Two serious problems: communication of results and underfunding

-What is science missing?

-There are global problems. One serious internal problem is the communication of results. The system we had has gone into a fierce capitalism and at the moment it costs a lot of money to communicate your results. The whole peer-review process is becoming very complicated because it is very difficult to find reviewers, there are more and more journals.... Another very important issue is the creation and retention of talent. I don't know if young people are as attracted to science as they were 15 or 20 years ago. And above all, our system is very unfair to them: we train them very well and then we throw them out. I think that happens a little bit in the United States. And then we have an external problem, more common in Europe, which is underfunding. The European Union has made it possible to create human and professional networks between people from many countries, but we have always carried out projects with scarce resources, and this, which makes you spend many more hours than would be reasonable, also has an impact on the quality of the projects. This is a big difference from the United States.

-Nevertheless, the results are very good for the low level of funding.

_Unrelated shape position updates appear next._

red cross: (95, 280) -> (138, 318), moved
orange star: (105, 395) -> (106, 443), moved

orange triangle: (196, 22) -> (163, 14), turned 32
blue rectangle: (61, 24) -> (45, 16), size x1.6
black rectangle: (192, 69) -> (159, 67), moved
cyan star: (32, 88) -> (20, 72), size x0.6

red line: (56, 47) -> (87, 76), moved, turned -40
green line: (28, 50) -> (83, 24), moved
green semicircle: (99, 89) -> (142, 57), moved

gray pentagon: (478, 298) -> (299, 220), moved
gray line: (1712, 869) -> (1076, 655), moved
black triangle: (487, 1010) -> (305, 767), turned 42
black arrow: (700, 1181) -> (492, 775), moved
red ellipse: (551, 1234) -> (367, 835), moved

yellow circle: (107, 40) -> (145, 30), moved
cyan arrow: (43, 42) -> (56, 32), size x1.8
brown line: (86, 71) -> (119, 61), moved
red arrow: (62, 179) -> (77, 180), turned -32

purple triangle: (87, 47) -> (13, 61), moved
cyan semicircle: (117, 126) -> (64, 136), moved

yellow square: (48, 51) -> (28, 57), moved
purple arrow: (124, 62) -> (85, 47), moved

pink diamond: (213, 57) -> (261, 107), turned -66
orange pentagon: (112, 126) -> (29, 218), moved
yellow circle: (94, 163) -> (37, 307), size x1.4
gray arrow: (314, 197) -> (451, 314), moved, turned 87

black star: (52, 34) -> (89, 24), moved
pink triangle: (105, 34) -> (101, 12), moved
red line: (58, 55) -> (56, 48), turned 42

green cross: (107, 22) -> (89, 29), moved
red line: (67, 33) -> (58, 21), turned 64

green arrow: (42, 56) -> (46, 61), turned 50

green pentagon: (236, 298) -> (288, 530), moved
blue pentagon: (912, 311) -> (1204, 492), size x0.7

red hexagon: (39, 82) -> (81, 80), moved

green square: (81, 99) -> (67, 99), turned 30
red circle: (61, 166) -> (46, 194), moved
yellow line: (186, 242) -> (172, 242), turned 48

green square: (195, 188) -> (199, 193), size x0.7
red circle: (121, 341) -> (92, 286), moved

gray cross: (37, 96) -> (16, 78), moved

-That is the paradox. This year, Catalonia is one of the leading regions in Europe in terms of attracting resources. So, let's fund science properly! Let's bring our spending up to the level of Germany or Switzerland! We have a structure, but we must believe in our research system, which is the Catalan CERCA system.

Learning from the Anglo-Saxons

-How do you remember your time in the United States?

-Going abroad is very important. It was a before and after experience for the whole family. And the Anglo-Saxon world is very illuminating for research. Hume and the English laid the foundations of empiricism. The whole of Anglo-Saxon society is very focused on this positivism: problems are solved on the basis of evidence, knowledge is used and the production of knowledge that has value in society is encouraged. To do science, it is very useful to go to these countries. And in the United States they have a level of funding that we don't have. They teach you rigour, good practices, the proactive attitude of tackling problems. Here, at least before, there was a very tragic, defeatist feeling about life. A lament. And maybe there is another way to look at life, although American optimism is almost naive. Anyway, then you discover that science can't answer everything, that there are other ways of thinking, like intuition, experience, art, that play their part in life and in questions that science probably can't answer. I am also curious about other ways of thinking. I am excessively curious.

Not being an obstacle for those who come after me

-Are you slowing down now?

-I have been delegating responsibility since before I was 65. I didn't want to be an obstacle to the professional development of those who came after me. And there comes a time when you lose your faculties, there is an exhaustion, even though your analytical skills are still very good and that can be useful. But with an attitude of service. I am here as long as they want me. I have already served.

-What do you have left to do?

-I still have to publish the results of the BISC study from the last few years. But soon it will be my turn. I am one of those who will stop. Because that's it. And I want to do other things with my life.

-What is that?

-Ah, to live! Maybe it's that the level of ambition drops a lot. And to prepare for a period of decline, and in a few years to understand better what death and the end of life are all about. I don't know, a bit like that. To occupy my time and continue to be creative, I have activities. I'd like to play the flute again, and I continue to sing in the choir of the Sant Cugat Conservatory. I'm also very interested in being with my grandchildren, that's a priority for me. And since the start of the COVID-19 pandemic I have been writing every day and I would like to write more.

-Your creativity has many facets.

-Yes, I don't know if it's good or bad!

-Because of the dispersion?

-No, not that. I have concentrated a lot on the work. I feel I have spent a lot of hours on research. It's time for others to do it.